[Start of Attachment]

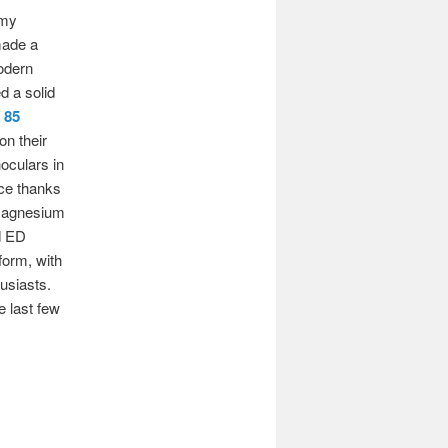
 my
made a
odern
d a solid
 85
on their
oculars in
nce thanks
r magnesium
nd ED
form, with
usiasts.
e last few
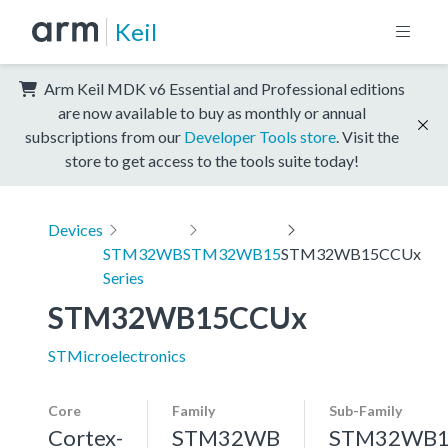
Keil
Arm Keil MDK v6 Essential and Professional editions
are now available to buy as monthly or annual
subscriptions from our
Developer Tools store
. Visit the
store to get access to the tools suite today!
Devices
STM32WB
STM32WB15
STM32WB15CCUx
Series
STM32WB15CCUx
STMicroelectronics
Core
Family
Sub-Family
Cortex-
STM32WB
STM32WB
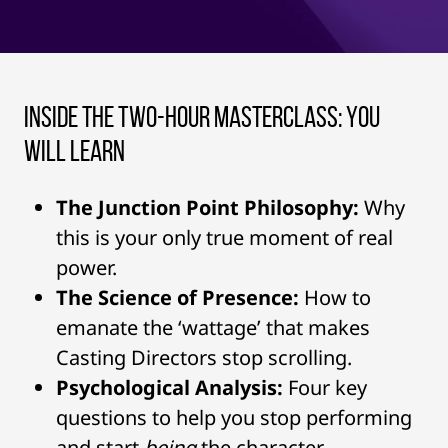
Inside the Two-Hour Masterclass: You
Will Learn
The Junction Point Philosophy:
Why
this is your only true moment of real
power.
The Science of Presence:
How to
emanate the ‘wattage’ that makes
Casting Directors stop scrolling.
Psychological Analysis:
Four key
questions to help you stop performing
and start
being
the character.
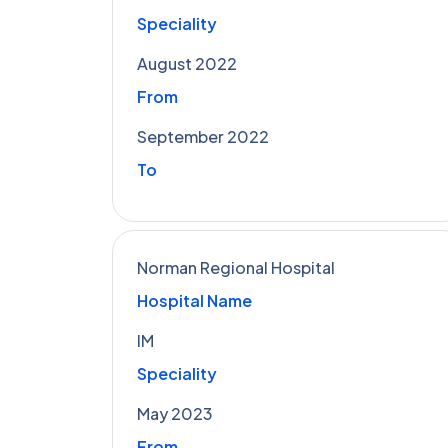
Speciality
August 2022
From
September 2022
To
Norman Regional Hospital
Hospital Name
IM
Speciality
May 2023
From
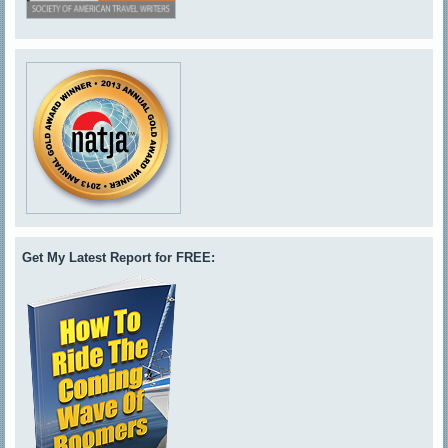
Get My Latest Report for FREE:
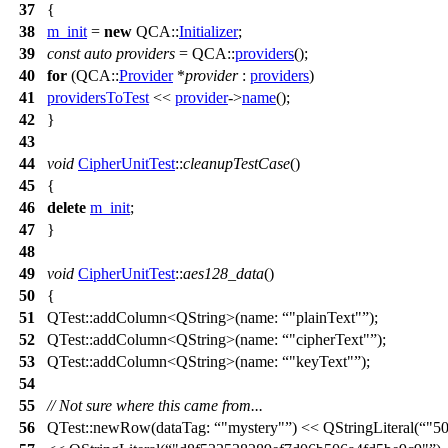
37
{
38
m_init
=
new
QCA::
Initializer
;
39
const
auto
providers
=
QCA::
providers
();
40
for
(
QCA::
Provider
*
provider
:
providers
)
41
providersToTest
<<
provider
->
name
();
42
}
43
44
void
CipherUnitTest
::
cleanupTestCase
()
45
{
46
delete
m_init
;
47
}
48
49
void
CipherUnitTest
::
aes128_data
()
50
{
51
QTest::
addColumn
<
QString
>(
name:
"plainText"
);
52
QTest::
addColumn
<
QString
>(
name:
"cipherText"
);
53
QTest::
addColumn
<
QString
>(
name:
"keyText"
);
54
55
// Not sure where this came from...
56
QTest::
newRow
(
dataTag:
"mystery"
)
<<
QStringLiteral
(
"5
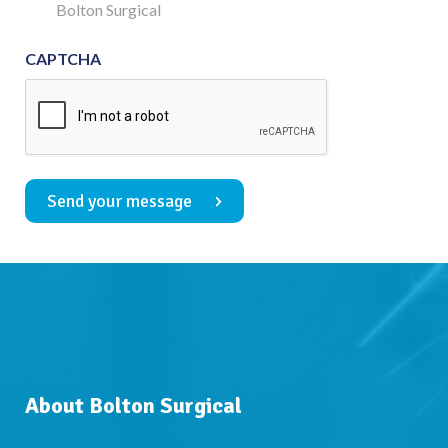
Consent
Bolton Surgical
CAPTCHA
Send your message
About Bolton Surgical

[End of Attachment]

WHAT THE TASK REQUIRES: Every line above carrying the word "this" needs to be shown.

RESULT:
this is your only true moment of real
// Not sure where this came from...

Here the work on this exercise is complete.